_WHAT YOU NEED TO DO_
Reproduce the opening lines of the records exactly, please, stopping after the line that contains "Тени (402, 636)".

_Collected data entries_
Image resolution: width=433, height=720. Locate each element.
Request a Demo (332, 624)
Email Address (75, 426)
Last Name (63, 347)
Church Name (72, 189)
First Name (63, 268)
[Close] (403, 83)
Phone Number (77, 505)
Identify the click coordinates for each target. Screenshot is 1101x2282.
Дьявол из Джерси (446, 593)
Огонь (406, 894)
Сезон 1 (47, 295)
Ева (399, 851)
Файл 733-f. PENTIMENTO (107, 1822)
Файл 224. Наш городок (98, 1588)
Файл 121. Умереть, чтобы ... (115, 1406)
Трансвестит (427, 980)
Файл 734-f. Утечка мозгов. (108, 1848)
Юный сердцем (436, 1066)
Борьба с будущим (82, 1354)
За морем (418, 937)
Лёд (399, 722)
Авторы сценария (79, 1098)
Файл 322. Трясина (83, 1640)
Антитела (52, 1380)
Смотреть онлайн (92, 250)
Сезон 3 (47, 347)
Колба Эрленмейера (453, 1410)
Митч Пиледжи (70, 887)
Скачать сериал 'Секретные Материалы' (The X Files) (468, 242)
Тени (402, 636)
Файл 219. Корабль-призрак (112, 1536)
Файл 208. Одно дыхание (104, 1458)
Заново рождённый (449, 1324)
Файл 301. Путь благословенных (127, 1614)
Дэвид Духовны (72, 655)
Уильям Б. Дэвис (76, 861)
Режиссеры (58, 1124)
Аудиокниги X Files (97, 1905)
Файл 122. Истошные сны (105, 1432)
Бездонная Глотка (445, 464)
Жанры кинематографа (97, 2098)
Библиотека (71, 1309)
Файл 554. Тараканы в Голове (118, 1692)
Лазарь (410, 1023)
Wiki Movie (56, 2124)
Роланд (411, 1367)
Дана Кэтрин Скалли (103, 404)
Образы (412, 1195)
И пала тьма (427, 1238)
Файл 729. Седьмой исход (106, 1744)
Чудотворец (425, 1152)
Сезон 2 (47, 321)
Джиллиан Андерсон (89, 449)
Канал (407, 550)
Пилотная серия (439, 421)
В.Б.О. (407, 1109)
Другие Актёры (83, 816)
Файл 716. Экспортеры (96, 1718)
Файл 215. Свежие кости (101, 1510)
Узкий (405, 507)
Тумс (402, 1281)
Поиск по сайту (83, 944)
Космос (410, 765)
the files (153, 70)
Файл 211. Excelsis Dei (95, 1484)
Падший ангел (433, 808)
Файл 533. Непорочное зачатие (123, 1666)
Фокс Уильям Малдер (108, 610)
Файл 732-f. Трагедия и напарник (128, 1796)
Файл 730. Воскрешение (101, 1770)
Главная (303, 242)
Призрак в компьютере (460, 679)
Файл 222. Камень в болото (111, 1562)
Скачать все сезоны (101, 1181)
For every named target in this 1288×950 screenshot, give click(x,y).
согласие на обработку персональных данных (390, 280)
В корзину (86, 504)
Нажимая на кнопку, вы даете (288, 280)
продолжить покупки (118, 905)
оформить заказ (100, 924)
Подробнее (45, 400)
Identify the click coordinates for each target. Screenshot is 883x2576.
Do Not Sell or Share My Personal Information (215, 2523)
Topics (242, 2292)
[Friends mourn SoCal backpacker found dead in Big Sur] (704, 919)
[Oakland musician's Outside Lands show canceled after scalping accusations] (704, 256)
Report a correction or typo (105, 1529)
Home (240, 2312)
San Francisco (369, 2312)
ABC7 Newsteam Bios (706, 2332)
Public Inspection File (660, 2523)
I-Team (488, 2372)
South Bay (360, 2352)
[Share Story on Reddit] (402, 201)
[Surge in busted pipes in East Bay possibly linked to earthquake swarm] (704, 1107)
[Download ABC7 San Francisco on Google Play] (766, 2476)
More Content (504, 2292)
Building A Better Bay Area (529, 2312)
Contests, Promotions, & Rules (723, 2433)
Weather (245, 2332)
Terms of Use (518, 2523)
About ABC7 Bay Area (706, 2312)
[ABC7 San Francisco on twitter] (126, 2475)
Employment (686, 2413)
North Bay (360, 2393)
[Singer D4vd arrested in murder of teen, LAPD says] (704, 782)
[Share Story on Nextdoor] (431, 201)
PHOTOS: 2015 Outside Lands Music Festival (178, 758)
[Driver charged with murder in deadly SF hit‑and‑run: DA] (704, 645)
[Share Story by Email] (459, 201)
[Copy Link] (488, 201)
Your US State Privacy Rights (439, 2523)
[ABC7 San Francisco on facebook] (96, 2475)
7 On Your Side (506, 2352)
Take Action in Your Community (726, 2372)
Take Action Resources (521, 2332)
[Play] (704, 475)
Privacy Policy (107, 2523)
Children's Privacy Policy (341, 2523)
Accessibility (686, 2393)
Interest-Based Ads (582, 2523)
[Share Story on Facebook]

_OUTPUT_
Image resolution: width=433, height=720. Locate each element.
Request a Demo (332, 624)
Email Address (75, 426)
Last Name (63, 347)
Church Name (72, 189)
First Name (63, 268)
[Close] (403, 83)
Phone Number (77, 505)
Identify the click coordinates for each target. Screenshot is 1101x2282.
Дьявол из Джерси (446, 593)
Огонь (406, 894)
Сезон 1 (47, 295)
Ева (399, 851)
Файл 733-f. PENTIMENTO (107, 1822)
Файл 224. Наш городок (98, 1588)
Файл 121. Умереть, чтобы ... (115, 1406)
Трансвестит (427, 980)
Файл 734-f. Утечка мозгов. (108, 1848)
Юный сердцем (436, 1066)
Борьба с будущим (82, 1354)
За морем (418, 937)
Лёд (399, 722)
Авторы сценария (79, 1098)
Файл 322. Трясина (83, 1640)
Антитела (52, 1380)
Смотреть онлайн (92, 250)
Сезон 3 (47, 347)
Колба Эрленмейера (453, 1410)
Митч Пиледжи (70, 887)
Скачать сериал 'Секретные Материалы' (The X Files) (468, 242)
Тени (402, 636)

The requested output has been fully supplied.